Wie alle Bücher Magnussons am Ende eine tiefe Traurigkeit hervorrufen, dergestalt, dass ich als Leserin weiterlesen möchte und es doch nicht mehr kann, ist auch "Arztroman", das jüngste Werk, eines, das ich fast unvermittelt zuschlagen musste, während Anita mir mit all ihrem nachehelichen Kummer, der steten Sorge um ihren Sohn, der jetzt von ihrer Nachfolgerin weiter erzogen wird, und ihrem beruflichen Anspruch, den Menschen in erster Linie zu sehen, ans Herz gewachsen ist und ich ihre persönliche, oft glücklose Liebeswelt, mehr als nur gut verstehen kann.

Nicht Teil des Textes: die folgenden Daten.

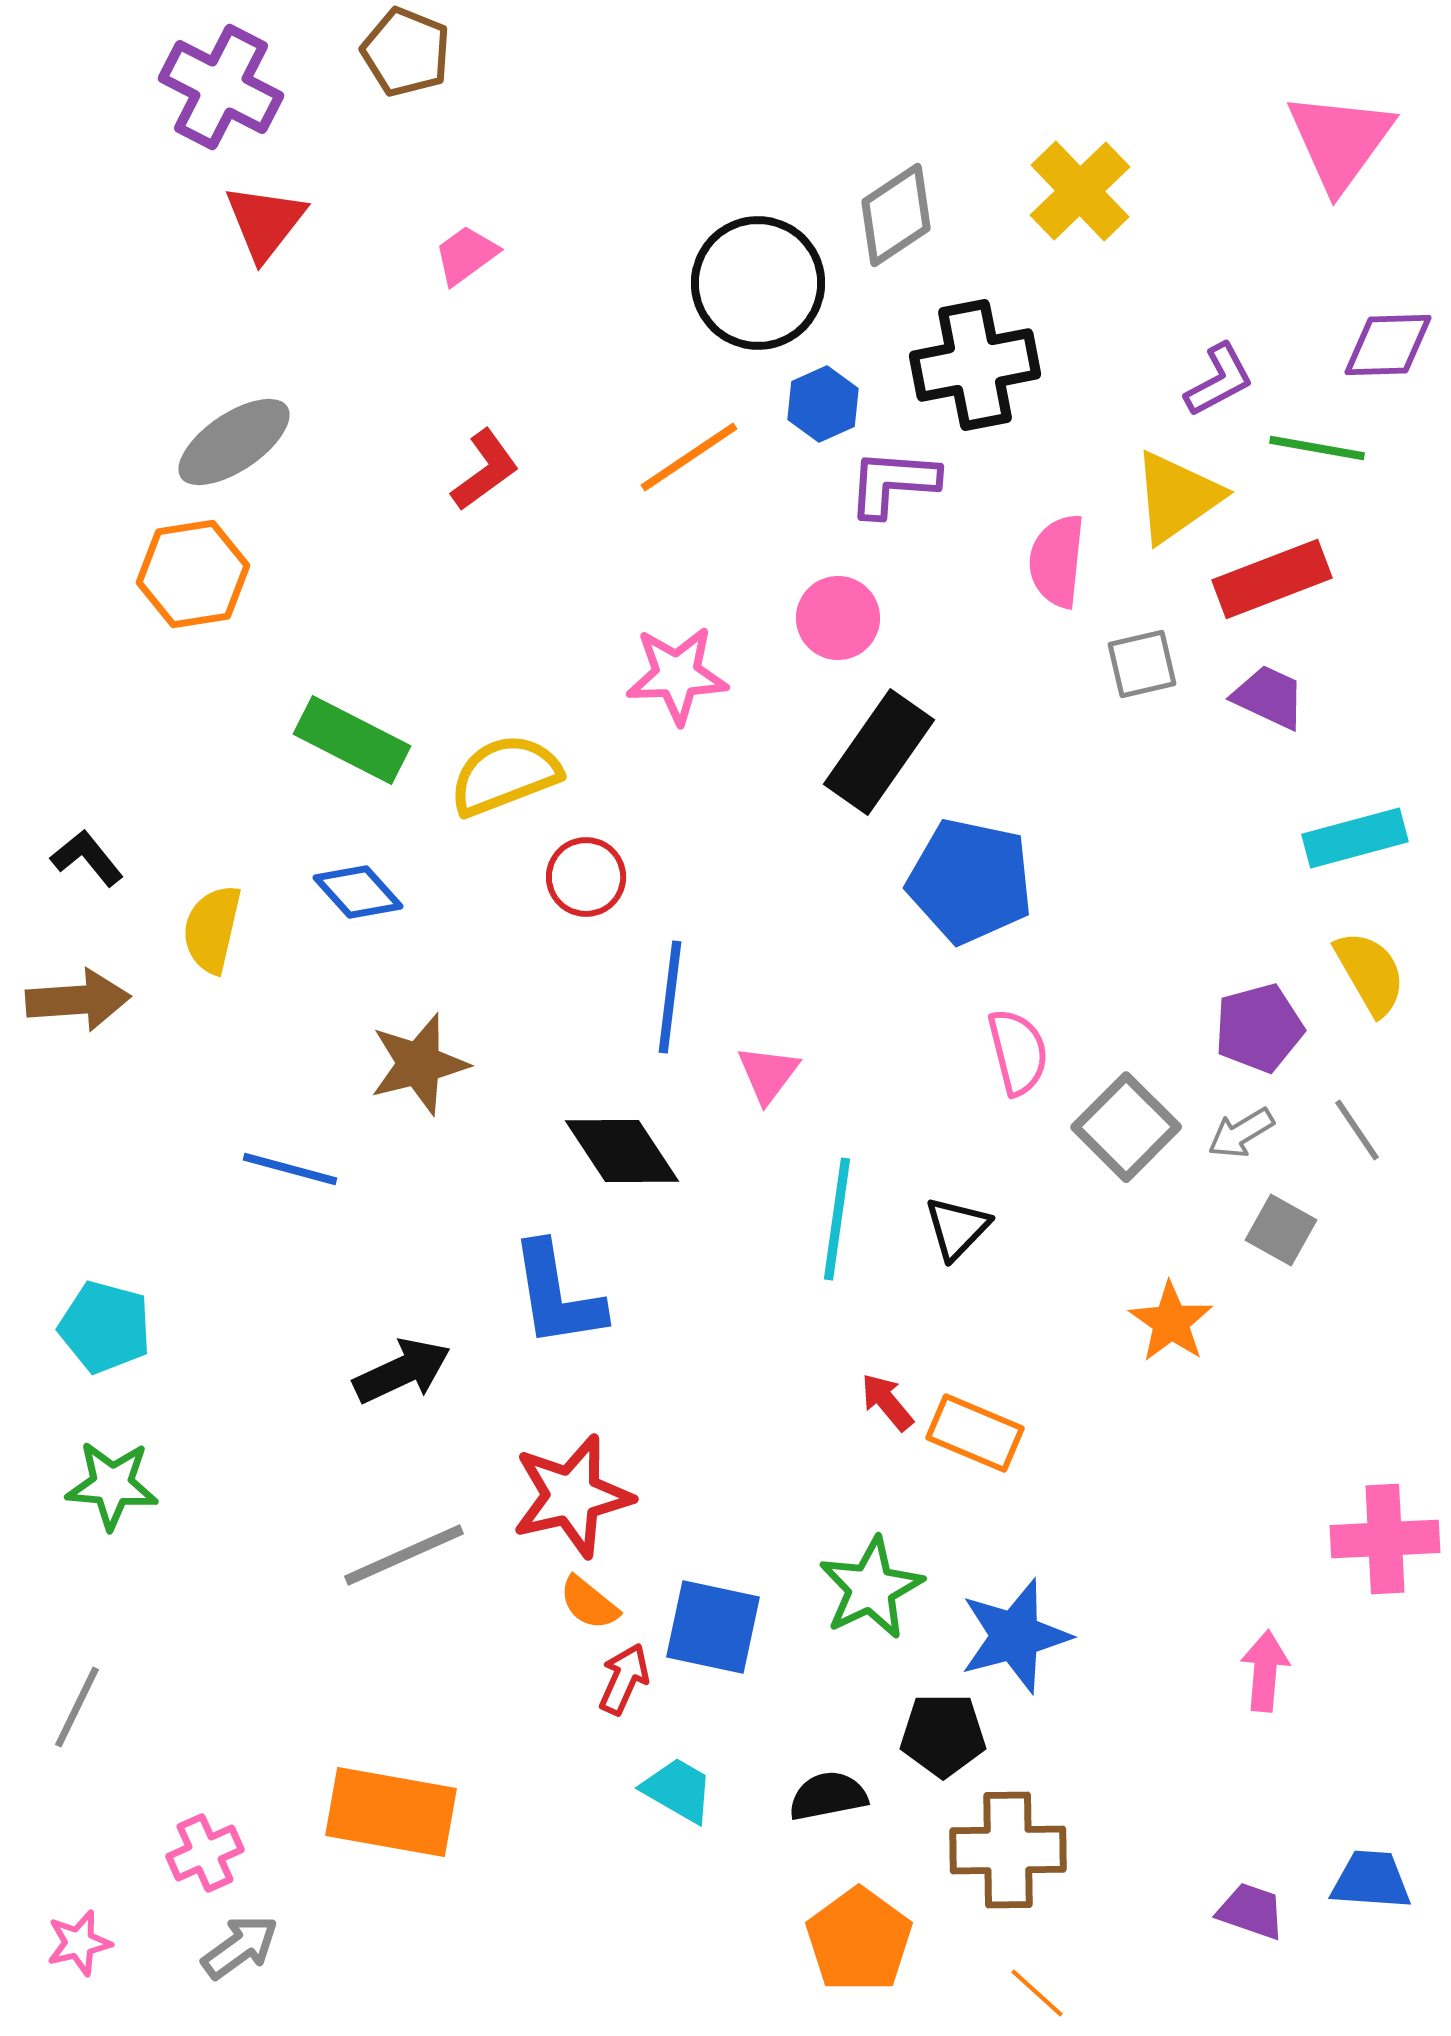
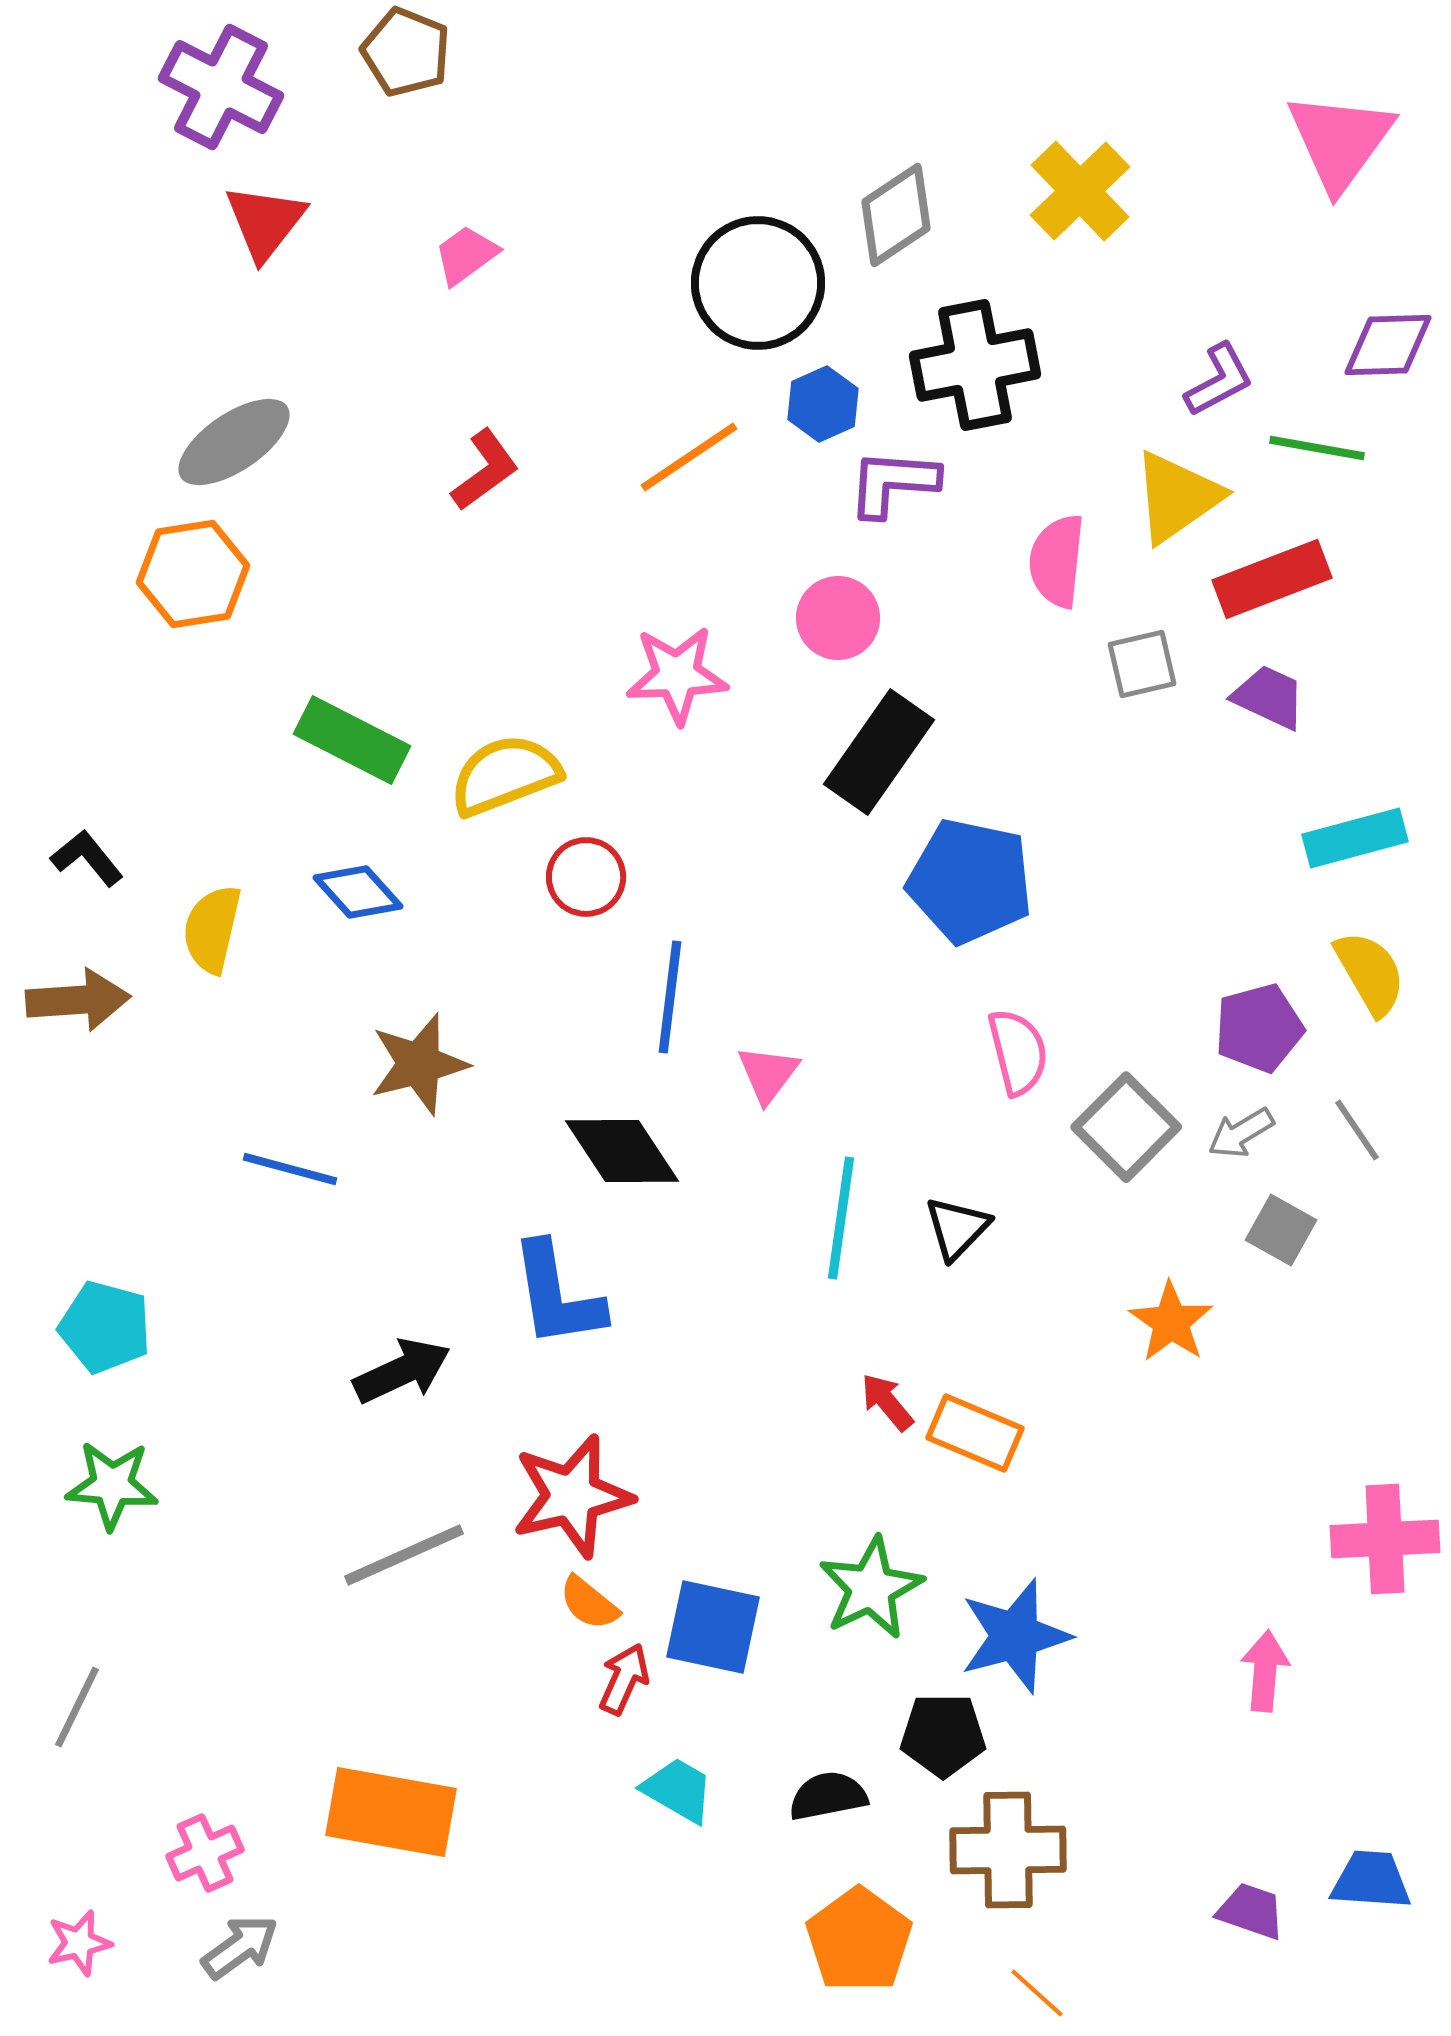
cyan line at (837, 1219): moved 4 px right, 1 px up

Magnusson, der 1976 in Hamburg geboren ist, berauscht, denn nicht nur die herkömmlichen, durchaus ungesunden, nicht literarischen Mittel sorgen für einen solch abgehobenen Zustand, sondern gerade seine Literatur ist es, die uns gesund in eine andere Welt versetzt, die uns verführt, abführt, taumeln lässt, ja sogar süchtig nach dem Autor und seinen noch schlummernden Ideen werden lässt. Ja, er hat es geschafft, dass seine Bücher berühren, wenn wir aus dem Rausch heraus wieder das eigene Wohnzimmer erkennen, ja mehr noch, sie faszinieren, und die jeweilige Geschichte und die literarische Qualität sind zweifelsohne auf eine Stufe zu stellen.